WORK TASK
Among the records, which lines include "software"? List them.

Extracted page text data
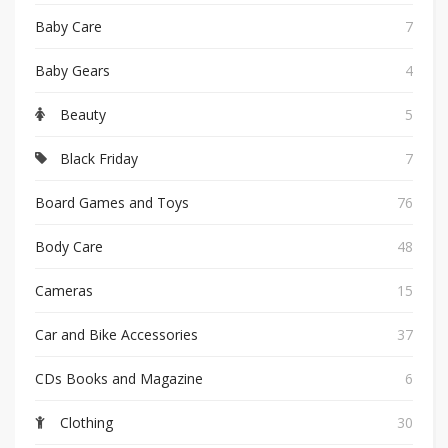
Baby Care
7
Baby Gears
4
Beauty
5
Black Friday
7
Board Games and Toys
76
Body Care
48
Cameras
15
Car and Bike Accessories
37
CDs Books and Magazine
6
Clothing
30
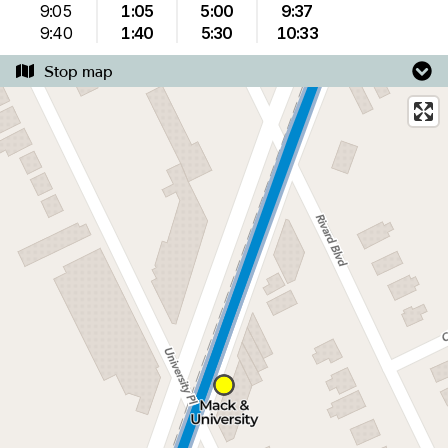
9:05
1:05
5:00
9:37
9:40
1:40
5:30
10:33
Stop map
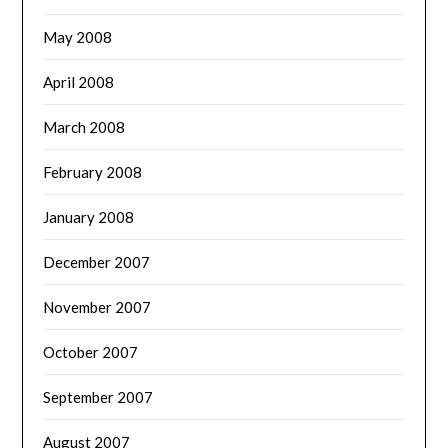
May 2008
April 2008
March 2008
February 2008
January 2008
December 2007
November 2007
October 2007
September 2007
August 2007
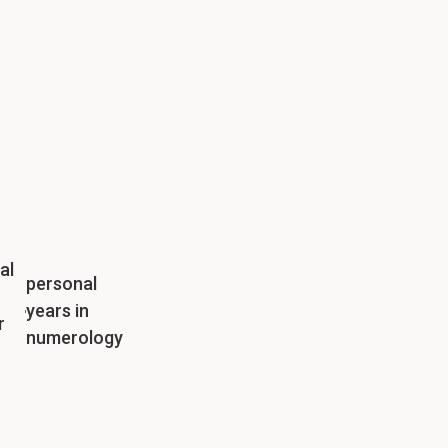
al
personal
years in
r
numerology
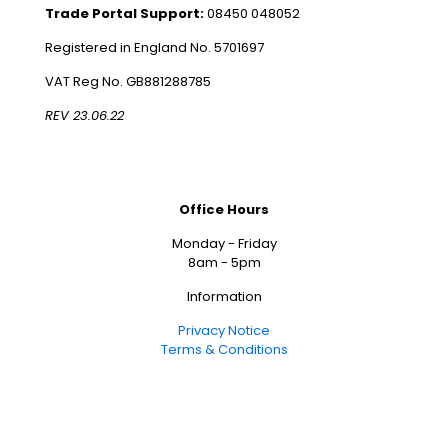
Trade Portal Support:
08450 048052
Registered in England No. 5701697
VAT Reg No. GB881288785
REV 23.06.22
Office Hours
Monday - Friday
8am - 5pm
Information
Privacy Notice
Terms & Conditions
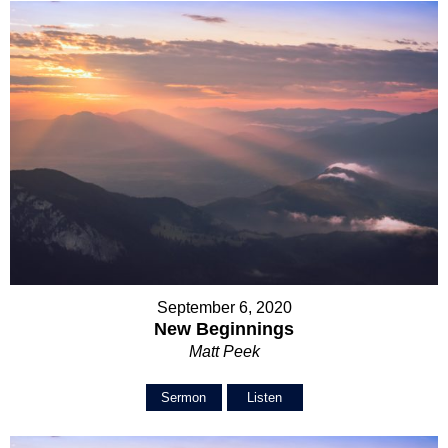
September 6, 2020
New Beginnings
Matt Peek
Sermon
Listen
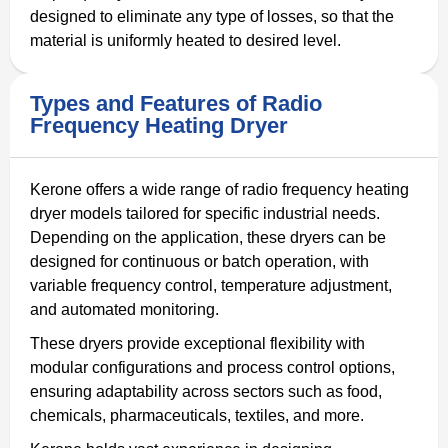
designed to eliminate any type of losses, so that the
material is uniformly heated to desired level.
Types and Features of Radio
Frequency Heating Dryer
Kerone offers a wide range of radio frequency heating
dryer models tailored for specific industrial needs.
Depending on the application, these dryers can be
designed for continuous or batch operation, with
variable frequency control, temperature adjustment,
and automated monitoring.
These dryers provide exceptional flexibility with
modular configurations and process control options,
ensuring adaptability across sectors such as food,
chemicals, pharmaceuticals, textiles, and more.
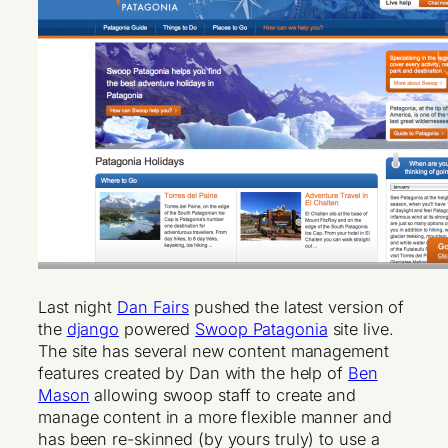
Last night
Dan Fairs
pushed the latest version of
the
django
powered
Swoop Patagonia
site live.
The site has several new content management
features created by Dan with the help of
Ben
Mason
allowing swoop staff to create and
manage content in a more flexible manner and
has been re-skinned (by yours truly) to use a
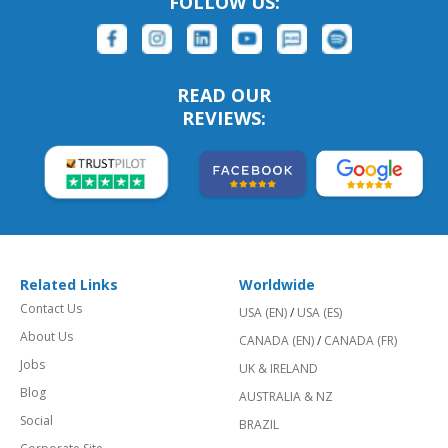
FOLLOW US:
READ OUR
REVIEWS:
Related Links
Worldwide
Contact Us
USA (EN)
/
USA (ES)
About Us
CANADA (EN)
/
CANADA (FR)
Jobs
UK & IRELAND
Blog
AUSTRALIA & NZ
Social
BRAZIL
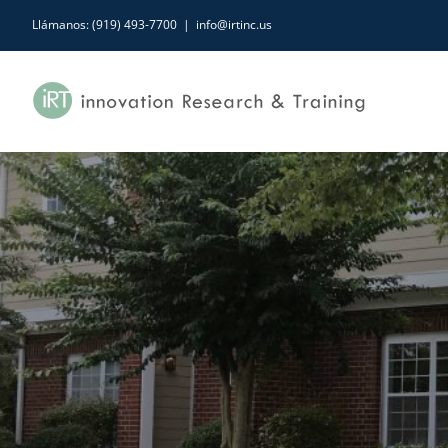
Skip
Llámanos: (919) 493-7700
|
info@irtinc.us
to
content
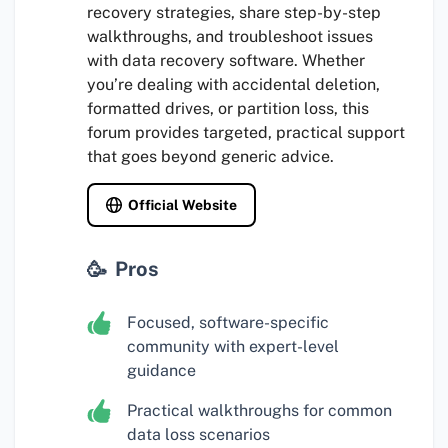
recovery strategies, share step-by-step
walkthroughs, and troubleshoot issues
with data recovery software. Whether
you’re dealing with accidental deletion,
formatted drives, or partition loss, this
forum provides targeted, practical support
that goes beyond generic advice.
Official Website
Pros
Focused, software-specific
community with expert-level
guidance
Practical walkthroughs for common
data loss scenarios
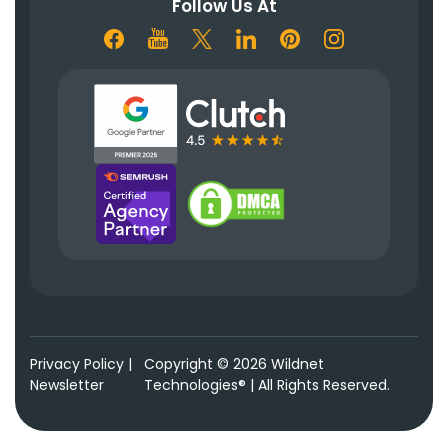
Follow Us At
Privacy Policy
|
Copyright © 2026 Wildnet
Newsletter
Technologies® | All Rights Reserved.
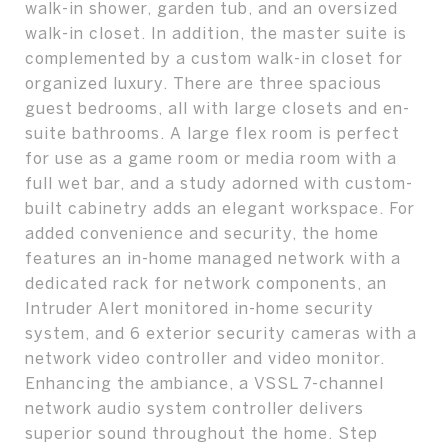
walk-in shower, garden tub, and an oversized
walk-in closet. In addition, the master suite is
complemented by a custom walk-in closet for
organized luxury. There are three spacious
guest bedrooms, all with large closets and en-
suite bathrooms. A large flex room is perfect
for use as a game room or media room with a
full wet bar, and a study adorned with custom-
built cabinetry adds an elegant workspace. For
added convenience and security, the home
features an in-home managed network with a
dedicated rack for network components, an
Intruder Alert monitored in-home security
system, and 6 exterior security cameras with a
network video controller and video monitor.
Enhancing the ambiance, a VSSL 7-channel
network audio system controller delivers
superior sound throughout the home. Step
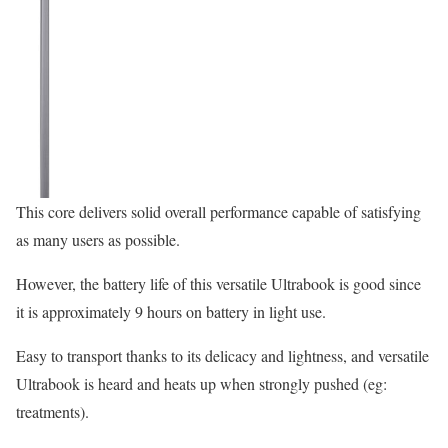
This core delivers solid overall performance capable of satisfying
as many users as possible.
However, the battery life of this versatile Ultrabook is good since
it is approximately 9 hours on battery in light use.
Easy to transport thanks to its delicacy and lightness, and versatile
Ultrabook is heard and heats up when strongly pushed (eg:
treatments).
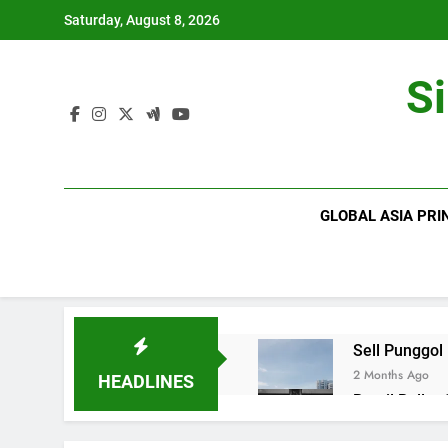
Skip
Saturday, August 8, 2026
to
content
S
GLOBAL ASIA PRI
Sell Punggol
2 Months Ago
HEADLINES
Retail Roller
2 Months Ago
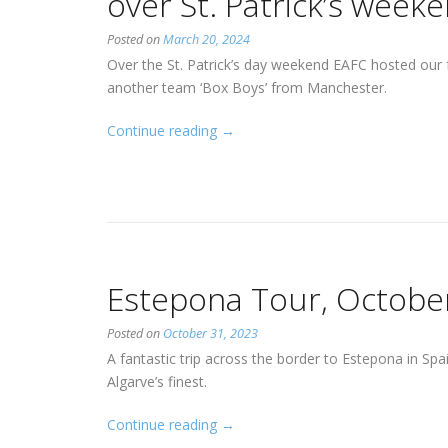
over St. Patrick’s week
Posted on
March 20, 2024
Over the St. Patrick’s day weekend EAFC hosted our
another team ‘Box Boys’ from Manchester.
“Estepona
Continue reading
→
and
Manchester
visit
us
over
St.
Estepona Tour, Octobe
Patrick’s
weekend”
Posted on
October 31, 2023
A fantastic trip across the border to Estepona in Sp
Algarve’s finest.
“Estepona
Continue reading
→
Tour,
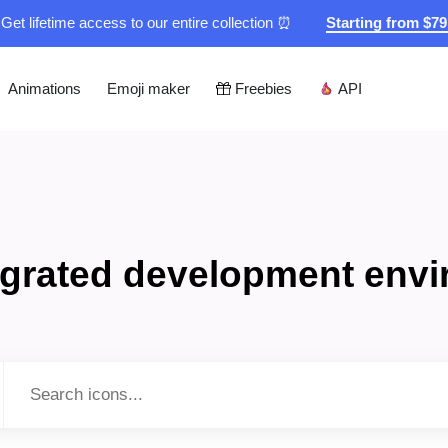
Get lifetime access to our entire collection ⏰
Starting from $7
Animations
Emoji maker
Freebies
API
tegrated development env
Type to search...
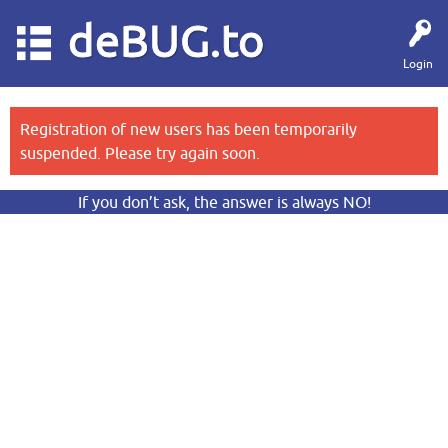
deBUG.to
Login
Registration of new users has been temporarily
suspended. Please try again soon.
If you don’t ask, the answer is always NO!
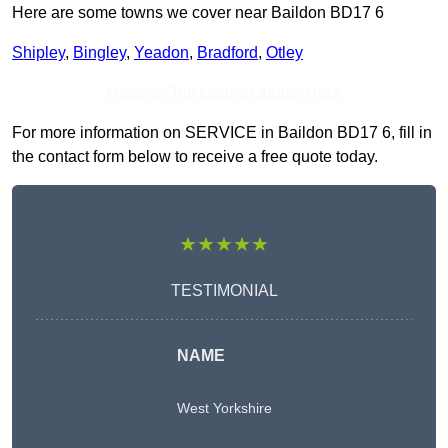
Here are some towns we cover near Baildon BD17 6
Shipley
,
Bingley
,
Yeadon
,
Bradford
,
Otley
Receive Top Online Quotes Here
For more information on SERVICE in Baildon BD17 6, fill in
the contact form below to receive a free quote today.
★★★★★
TESTIMONIAL
NAME
West Yorkshire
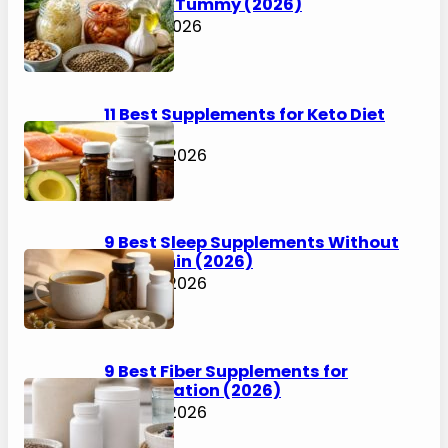
Happier Tummy (2026)
July 31, 2026
11 Best Supplements for Keto Diet
(2026)
July 30, 2026
9 Best Sleep Supplements Without
Melatonin (2026)
July 30, 2026
9 Best Fiber Supplements for
Constipation (2026)
July 30, 2026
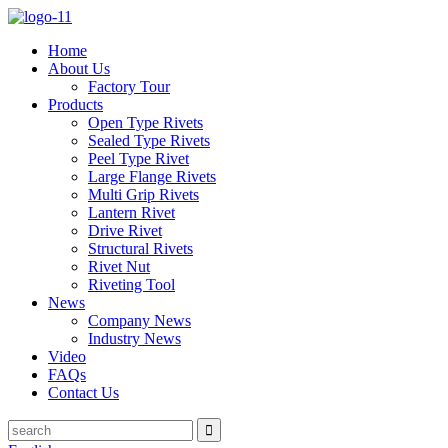
Home
About Us
Factory Tour
Products
Open Type Rivets
Sealed Type Rivets
Peel Type Rivet
Large Flange Rivets
Multi Grip Rivets
Lantern Rivet
Drive Rivet
Structural Rivets
Rivet Nut
Riveting Tool
News
Company News
Industry News
Video
FAQs
Contact Us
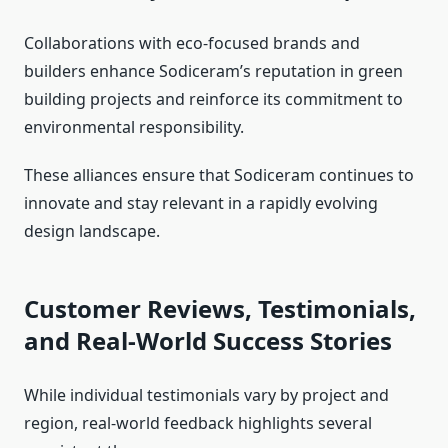
Collaborations with eco-focused brands and
builders enhance Sodiceram’s reputation in green
building projects and reinforce its commitment to
environmental responsibility.
These alliances ensure that Sodiceram continues to
innovate and stay relevant in a rapidly evolving
design landscape.
Customer Reviews, Testimonials,
and Real-World Success Stories
While individual testimonials vary by project and
region, real-world feedback highlights several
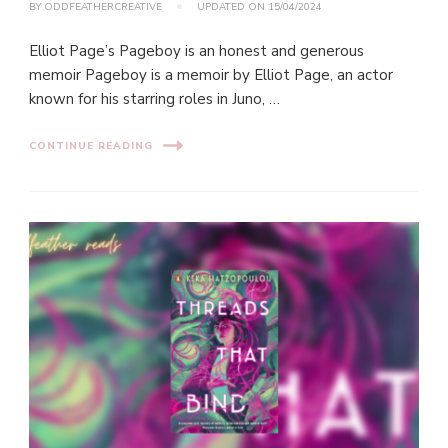
BY
ODDFEATHERCREATIVE
UPDATED ON
15/04/2024
Elliot Page’s Pageboy is an honest and generous
memoir Pageboy is a memoir by Elliot Page, an actor
known for his starring roles in Juno, …
CONTINUE READING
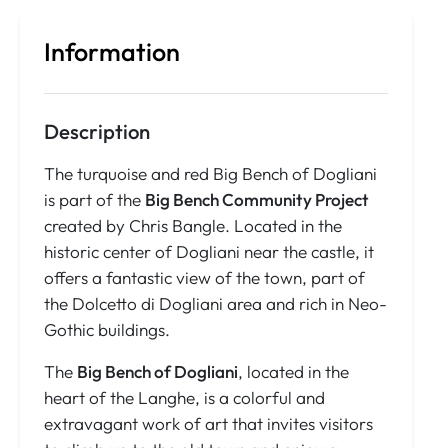
Information
Description
The turquoise and red Big Bench of Dogliani
is part of the
Big Bench Community Project
created by Chris Bangle. Located in the
historic center of Dogliani near the castle, it
offers a fantastic view of the town, part of
the Dolcetto di Dogliani area and rich in Neo-
Gothic buildings.
The
Big Bench of Dogliani
, located in the
heart of the Langhe, is a colorful and
extravagant work of art that invites visitors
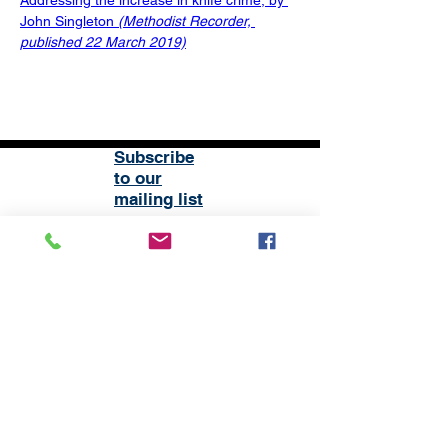
Addressing the increase in knife crime, by 
John Singleton 
(Methodist Recorder, 
published 22 March 2019)
Subscribe
to our
mailing list
London District of the Methodist Church
Methodist Central Hall Westminster | Storey's Gate |
Westminster | SW1H 9NH
020 3880 1388
admin@methodistlondon.org.uk
© 2026 by The London District of the
Methodist Church.
Proudly created with
Wix.com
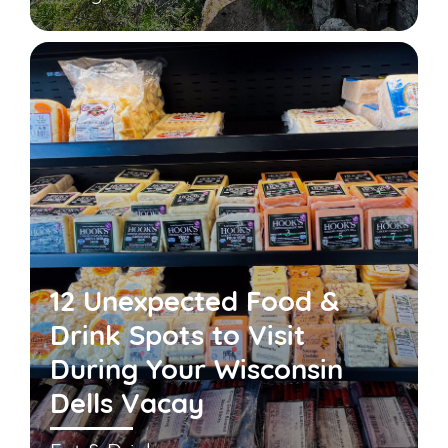
12 Unexpected Food &
Drink Spots to Visit
During Your Wisconsin
Dells Vacay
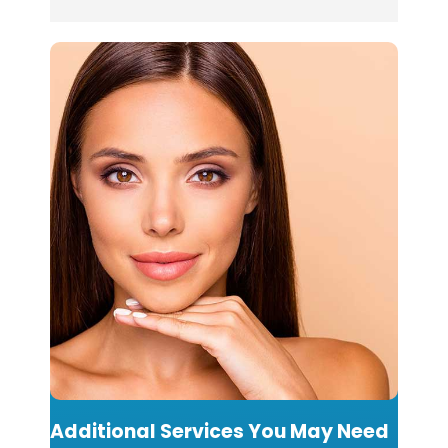
Additional Services You May Need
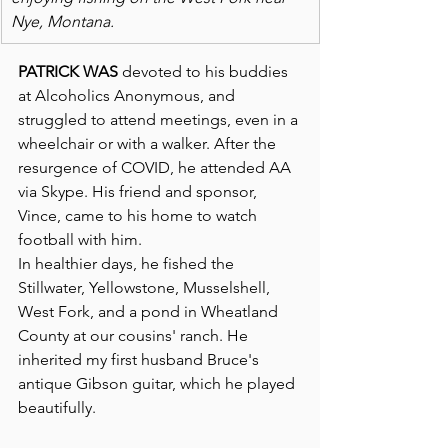
Nye, Montana. 
PATRICK WAS
 devoted to his buddies 
at Alcoholics Anonymous, and 
struggled to attend meetings, even in a 
wheelchair or with a walker. After the 
resurgence of COVID, he attended AA 
via Skype. His friend and sponsor, 
Vince, came to his home to watch 
football with him.
In healthier days, he fished the 
Stillwater, Yellowstone, Musselshell, 
West Fork, and a pond in Wheatland 
County at our cousins' ranch. He 
inherited my first husband Bruce's 
antique Gibson guitar, which he played 
beautifully.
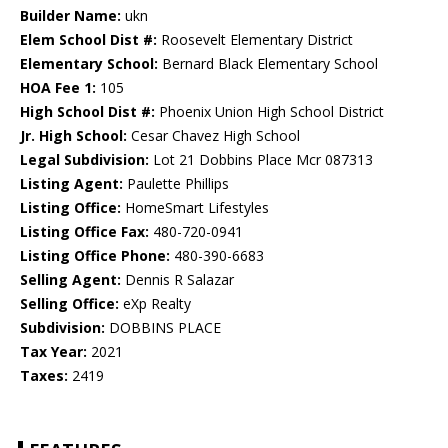
Builder Name:
ukn
Elem School Dist #:
Roosevelt Elementary District
Elementary School:
Bernard Black Elementary School
HOA Fee 1:
105
High School Dist #:
Phoenix Union High School District
Jr. High School:
Cesar Chavez High School
Legal Subdivision:
Lot 21 Dobbins Place Mcr 087313
Listing Agent:
Paulette Phillips
Listing Office:
HomeSmart Lifestyles
Listing Office Fax:
480-720-0941
Listing Office Phone:
480-390-6683
Selling Agent:
Dennis R Salazar
Selling Office:
eXp Realty
Subdivision:
DOBBINS PLACE
Tax Year:
2021
Taxes:
2419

SOLUTION TO THIS EXERCISE
with data recovery software. Whether
Focused, software-specific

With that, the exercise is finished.